In ogni caso, la condotta colposa del lavoratore è considerata irrilevante sia sotto il profilo causale che sotto quello dell'entità del risarcimento, atteso che la finalità di ogni normativa antinfortunistica è proprio quella di prevenire le condizioni di rischio insite negli ambienti di lavoro e nella possibile negligenza, imprudenza o imperizia degli stessi lavoratori, destinatari della tutela (Cass. 25 novembre 2019, n. 30679; Cass. 10 settembre 2019, n.22539; Cass. 25 febbraio 2019, n. 5419); cosicché “la colpa o la negligenza del lavoratore non necessariamente possono considerarsi concausa dell'evento dannoso, ove abbiano potuto esplicare efficacia causale solo a causa degli inadempimenti del datore di lavoro” (Cass. 19 aprile 2019, n. 11114).

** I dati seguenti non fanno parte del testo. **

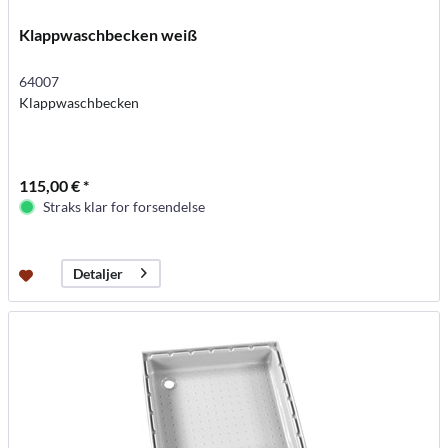
Klappwaschbecken weiß
64007
Klappwaschbecken
115,00 € *
Straks klar for forsendelse
Detaljer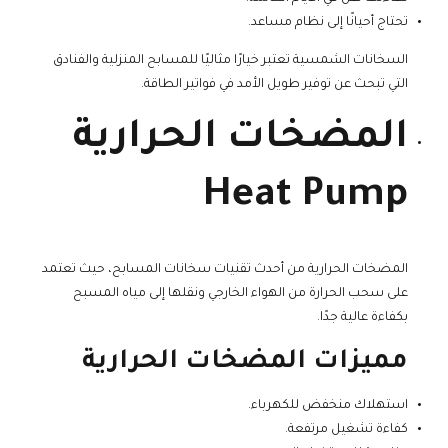
تحتاج أحيانًا إلى نظام مساعد.
السخانات الشمسية تعتبر خيارًا مثاليًا للمسابح المنزلية والفنادق
التي تبحث عن توفير طويل الأمد في فواتير الطاقة.
المضخات الحرارية
Heat Pump
المضخات الحرارية من أحدث تقنيات سخانات المسابح، حيث تعتمد
على سحب الحرارة من الهواء الخارجي ونقلها إلى مياه المسبح
بكفاءة عالية جدًا.
مميزات المضخات الحرارية
استهلاك منخفض للكهرباء.
كفاءة تشغيل مرتفعة.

In evidenza: Esclusione del concorso di colpa |
Cass. 21 settembre 2021, n. 25597; Cass. 15 maggio 2020, n. 8988; Cass. 10 maggio 2019, n. 12538 “Non sussiste un concorso di colpa della vittima, ai sensi dell'art. 1227 c.c., comma 1 (al di fuori dei casi cd. di rischio elettivo), quando risulti che il datore di lavoro abbia omesso di adottare le prescritte misure di sicurezza, oppure abbia egli stesso impartito l'ordine, nell'esecuzione puntuale del quale si è verificato l'infortunio, o ancora abbia trascurato di fornire al lavoratore infortunato una adeguata formazione ed informazione sui rischi lavorativi; ricorrendo tali ipotesi, l'eventuale condotta imprudente della vittima degrada a mera occasione dell'infortunio ed e', pertanto, giuridicamente irrilevante”. |
Se il comportamento colposo del lavoratore non è idoneo ad interrompere il nesso causale tra inadempimento datoriale ed infortunio, lo stesso non può dirsi nel caso in cui il lavoratore abbia posto in essere un contegno abnorme, inopinabile o anomalo oppure esorbitante rispetto al procedimento lavorativo e alle direttive di organizzazione ricevute, ponendosi come causa esclusiva dell'evento, idonea ad interrompere il nesso causale tra la condotta omissiva datoriale e l'evento (Cass. 21 settembre 2021, n. 25597; Cass. 12 febbraio 2021, n. 3763; Cass. 10 settembre 2019, n. 22539; Cass. 19 marzo 2019, n. 7649; Cass. 18 giugno 2018, n. 16026; Cass. 23 maggio 2018, n. 12807; Cass. 1 giugno 2017, n. 13885; Cass. 18 maggio 2017, n. 12561; Cass. 13 gennaio 2017, n. 798; Cass. 13 aprile 2016, n. 7313; Cass. 13 ottobre 2015, n. 20533; Cass. 14 ottobre 2014, n. 21647; Cass. 23 luglio 2012, n. 12779; Cass. 20 ottobre 2011, n. 21694; Cass. 10 settembre 2009, n. 19494; Cass. 17 febbraio 2009, n. 3786; Cass. 27 febbraio 2004, n. 4075).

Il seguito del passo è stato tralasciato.